On the AIX® operating system, the optional integration between DB2® service classes and AIX WLM classes permits you to control the amount of processor resource allocated to each service class.
Implementing AIX WLM controls may not be needed to meet your performance objectives, but even if you do not need to exercise AIX WLM, the operating system statistics provided by AIX WLM per AIX class are often useful for monitoring and tuning efforts.
AIX WLM assigns relative or absolute amounts of processor resource as shares to classes which benefit from controls that you can change dynamically and that become effective immediately. If relative AIX CPU shares do not provide the level of control you require, you also have the choice of assigning hard maximum percentage of CPU resource. By doing so, you surrender some of the flexibility of relative CPU allocation, which is useful during off-peak times, but you also gain excellent and guaranteed control with a hard maximum limit on CPU time resource allocation.
Use a 1:1 mapping of DB2 service classes to AIX Workload Manager service classes to take advantage of AIX WLM processor controls. By having a 1:1 mapping between DB2 service classes and AIX Workload Manager service classes, you can adjust the AIX processor resource for each DB2 service class individually to meet your business priority goals.
When a DB2 environment consists of a single database in a single DB2 instance, such as the example portrayed in the previous figure, it is possible to map directly between DB2 service classes and AIX Workload Manager classes. Each DB2 service superclass can have a corresponding AIX Workload Manager service superclass and each DB2 service subclass can map to a corresponding AIX service subclass.
An alternative configuration is to map each DB2 service superclass to its own AIX Workload Manager superclass, which results in four superclasses in this example. In this situation, the database level of resource control is represented explicitly in the AIX Workload Manager service class definitions.
Mapping between DB2 service classes and AIX Workload Manager classes is specified for the DB2 service class using the OUTBOUND CORRELATOR keyword of the CREATE SERVICE CLASS or the ALTER SERVICE CLASS statements.

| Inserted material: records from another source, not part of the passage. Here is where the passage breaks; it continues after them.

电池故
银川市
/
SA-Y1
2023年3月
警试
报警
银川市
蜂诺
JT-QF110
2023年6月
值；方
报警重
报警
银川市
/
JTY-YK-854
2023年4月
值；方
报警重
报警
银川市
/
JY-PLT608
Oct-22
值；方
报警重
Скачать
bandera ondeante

When a thread joins a DB2 service class, the DB2 data server calls the appropriate AIX Workload Manager API to associate the thread to the corresponding AIX service class. The DB2 data server sends the thread's target AIX service class to the AIX Workload Manager by passing it the application tag set in the OUTBOUND CORRELATOR parameter.

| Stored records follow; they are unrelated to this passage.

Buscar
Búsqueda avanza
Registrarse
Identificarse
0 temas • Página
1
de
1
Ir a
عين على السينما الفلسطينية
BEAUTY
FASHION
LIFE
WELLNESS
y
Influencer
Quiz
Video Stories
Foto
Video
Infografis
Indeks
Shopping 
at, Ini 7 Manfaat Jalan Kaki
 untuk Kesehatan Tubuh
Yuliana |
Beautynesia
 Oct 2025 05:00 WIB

You must ensure that the AIX Workload Manager is properly installed, configured, and active. If the DB2 data server cannot communicate with the AIX Workload Manager, a message is logged to the db2diag log files and DB2 administrator log. The database activity continues.

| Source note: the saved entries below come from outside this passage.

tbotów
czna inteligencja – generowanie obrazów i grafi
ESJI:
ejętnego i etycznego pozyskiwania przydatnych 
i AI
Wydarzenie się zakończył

The DB2 data server cannot detect whether the OUTBOUND CORRELATOR value that it passes to the AIX Workload Manager is recognized by the AIX Workload Manager. You must verify that the value specified for the DB2 service class matches the application tags that map DB2 threads to the AIX service classes. If the OUTBOUND CORRELATOR value is not recognized by the AIX Workload Manager, the database activity continues to execute.
For more information on the AIX Workload Manager, see the AIX Information Center at http://publib.boulder.ibm.com/infocenter/pseries/v5r3/index.jsp
The AIX Workload Manager can be used to control the amount of processor resource allocated to each service class. Options include setting a minimum, maximum, or relative proportion share of processor resource for each service class.
When integrating the AIX Workload Manager with DB2 Workload Management, only processor resource allocation is supported. You should not set memory and I/O settings for the AIX classes. DB2 database-level memory is shared among all agents from different DB2 service classes, so you cannot divide memory allocation between different service classes. AIX-level I/O control does not support the DB2 engine threaded model. To control I/O, you can use the prefetcher priority attribute of a DB2 service class to differentiate I/O priorities between different DB2 service classes.
If you use AIX to control the amount of processor resource allocated to a service class, do not also change the agent priority setting for that DB2 service class. Use only one of these mechanisms to govern the access to processor resource. You cannot set both the AGENT PRIORITY and the OUTBOUND CORRELATOR value for a service class. See Agent priority of service classes for more information.
AIX Workload Manager settings should be consistent on all physical computers that participate in an instance. For example, if the resource setting for an AIX service class is set high on one computer, the same setting should be used for that AIX service class on all other computers. If the resource usage settings are inconsistent across computers, requests running in the same AIX service class will exhibit different performance levels on different database members. This situation can lead to poor overall throughput for connections in an AIX service class.